Dossier : IMM-4878-10

Référence : 2011 CF 738

[TRADUCTION FRANÇAISE CERTIFIÉE, NON RÉVISÉE]

Ottawa (Ontario), le 21 juin 2011

En présence de monsieur le juge Phelan

 

 

ENTRE :

 

LE MINISTRE DE LA CITOYENNETÉ ET DE L’IMMIGRATION

 

 

 

demandeur

 

et

 

 

 

PAOLA ANDREA PULIDO DIAZ

alias Paola Andrea Pulido-Diaz

 

 

 

défenderesse

 

 

 

 

MOTIFS DU JUGEMENT ET JUGEMENT

 

I.          INTRODUCTION

[1]               Le ministre de la Citoyenneté et de l’Immigration (le ministre) demande le contrôle judiciaire d’une décision par laquelle Mme Diaz (la défenderesse) a obtenu la qualité de réfugié au sens de la Convention et que ses nombreux antécédents de condamnations au pénal aux États-Unis n’excluaient pas son admission au Canada.

 

II.         LE CONTEXTE

[2]               La défenderesse, une citoyenne de la Colombie, dit craindre d’être persécutée par les FARC. Elle dit qu’elle a été violée par 15 membres des FARC parce que sa mère avait refusé de donner de l’argent aux FARC.

 

[3]               Mme Diaz a fui aux États-Unis. Alors qu’elle était aux États-Unis, elle dit que les FARC ont continué de menacer sa mère et sa grand-mère. Lorsque ces dernières ont finalement fui elles aussi aux États-Unis, Mme Diaz était incarcérée par suite de l’une de ses nombreuses condamnations.

 

[4]               Mme Diaz a été expulsée des États-Unis vers la Colombie en 2002, mais elle est rapidement retournée aux États-Unis illégalement. Elle y est demeurée jusqu’en 2007, lorsqu’elle a de nouveau été expulsée vers la Colombie.

 

[5]               Cette fois, Mme Diaz a quitté la Colombie pour le Canada, encore une fois au moyen d’un faux passeport.

 

[6]               Durant son séjour aux États-Unis, Mme Diaz a été condamnée sept fois. Voici les détails relatifs à ces condamnations :

 

Date

Arrêtée par

Accusation

Condamnation

Peine

1

12 octobre 1996

Service de police de New York

menu larcin;

possession criminelle de biens volés

menu larcin

6 mois de détention

2

19 novembre 1998

Service de police de Bayonville (NJ)

vol

accusation rejetée

-

 

 

3

26 janvier 2001

Service de police de New York

vol qualifié;

 possession criminelle d’une arme au 4e degré

Plaidoyer de culpabilité de tentative de vol qualifié au 3e degré

6 mois et 4 jours de détention

4

12 février 2001

Service de police de New York

vol qualifié;

tentative de vol au premier degré

tentative de vol au premier degré

6 mois de détention

5

3 septembre 2004

Service de police de Doraville (GA)

conspiration criminelle;

faux

inconnue

-

 

 

6

9 octobre 2004

Service de police de Gwinnet City (GA)

vol à l’étalage

vol à l’étalage

3 ans de probation

7

19 février 2007

Service de police de Dekalb City (GA)

vol d’une carte de transaction financière

aucun verdict n’a encore été rendu

-

 

 

[7]               La Commission de l’immigration et du statut de réfugié (la Commission) a conclu qu’il y avait un risque raisonnable que Mme Diaz (et sa mère et sa grand-mère) soit persécutée par les FARC à son retour en Colombie. La Commission a conclu qu’il n’y avait pas de protection de l’État ni de PRI raisonnable.

 

[8]               La Commission a ensuite examiné la question de savoir si Mme Diaz était exclue en vertu de l’article 98 et de l’alinéa 1Fb) pour avoir commis un ou plusieurs crimes graves de droit commun.
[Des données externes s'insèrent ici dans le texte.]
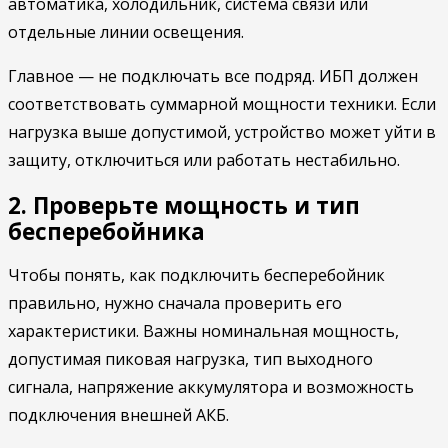
автоматика, холодильник, система связи или
отдельные линии освещения.
Главное — не подключать все подряд. ИБП должен
соответствовать суммарной мощности техники. Если
нагрузка выше допустимой, устройство может уйти в
защиту, отключиться или работать нестабильно.
2. Проверьте мощность и тип
бесперебойника
Чтобы понять, как подключить бесперебойник
правильно, нужно сначала проверить его
характеристики. Важны номинальная мощность,
допустимая пиковая нагрузка, тип выходного
сигнала, напряжение аккумулятора и возможность
подключения внешней АКБ.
 La personne visée aux sections E ou F de l’article premier de la Convention sur les réfugiés ne peut avoir la qualité de réfugié ni de personne à protéger.

 A person referred to in section E or F of Article 1 of the Refugee Convention is not a Convention refugee or a person in need of protection.

 

Loi sur l’immigration et la protection des réfugiés, L.C. 2001, ch. 27

 

F.         Les dispositions de cette Convention ne seront pas applicables aux personnes dont on aura des raisons sérieuses de penser :

 

     […]

 

     b)    Qu'elles ont commis un crime grave de droit commun en dehors du pays d'accueil avant d'y être admises comme réfugiés;

 

Convention des Nations Unies relative au statut des réfugiés, article 1

 

[9]               La Commission a relativisé la gravité de certaines condamnations en évoquant des facteurs atténuants, comme le fait que Mme Diaz était mineure ou qu’elle avait été violée. Elle a mis de côté d’autres infractions au motif qu’elles ne satisfaisaient pas au critère de la [TRADUCTION] « pénalité seuil » de 10 ans – une allusion à l’alinéa 36(1)b) de la Loi.

 

III.       ANALYSE

[10]           L’interprétation de l’article 98 et de l’alinéa 1Fb) de la Convention sur les réfugiés est une pure question de droit à laquelle s’applique la norme de la décision correcte (Arevalo Pineda c. Canada (Citoyenneté et Immigration), 2010 CF 454). La même norme s’applique au « caractère suffisant des motifs ». L’application des faits à ces dispositions est une question mixte de faits et de droit assujettie à la norme de la décision raisonnable (Jayasekara c. Canada (Ministre de la Citoyenneté et de l’Immigration), 2008 CAF 404).

 

[11]           La décision de la Commission est problématique à plusieurs égards. Le plus fondamental des problèmes est le fait que la Commission a omis d’appliquer les principes énoncés dans l’arrêt Jayasekara, précité, qui est l’arrêt de principe sur les exclusions en vertu de l’alinéa 1Fb).

 

[12]           À cet égard, la Commission a omis d’appliquer les faits du crime au droit criminel canadien. Elle ne s’est pas demandé quel serait le résultat si ces faits étaient présentés à un tribunal canadien. Au lieu de cela, la Commission a cherché des dispositions pénales équivalentes à celles visant les infractions américaines. Cela a amené la Commission à examiner les éléments juridiques de chaque disposition américaine plutôt que de centrer son analyse sur la question de savoir quelles dispositions pénales canadiennes s’appliqueraient aux faits de chaque affaire américaine.

 

[13]           La Commission a commis une erreur relativement au [TRADUCTION] « seuil de dix ans » lorsqu’elle a pris en compte la durée de la peine effectivement infligée aux États-Unis plutôt que la durée des peines qui pourraient être infligées au Canada. La Commission a mal appliqué ou mal compris l’arrêt Hill c. Canada (Ministre de l’Emploi et de l’Immigration), [1987] ACF no 47, qu’elle a considéré comme étayant cette analyse relative au seuil. Dans l’arrêt Hill, précité, la Cour d’appel fédérale n’a pas traité de l’alinéa 1Fb).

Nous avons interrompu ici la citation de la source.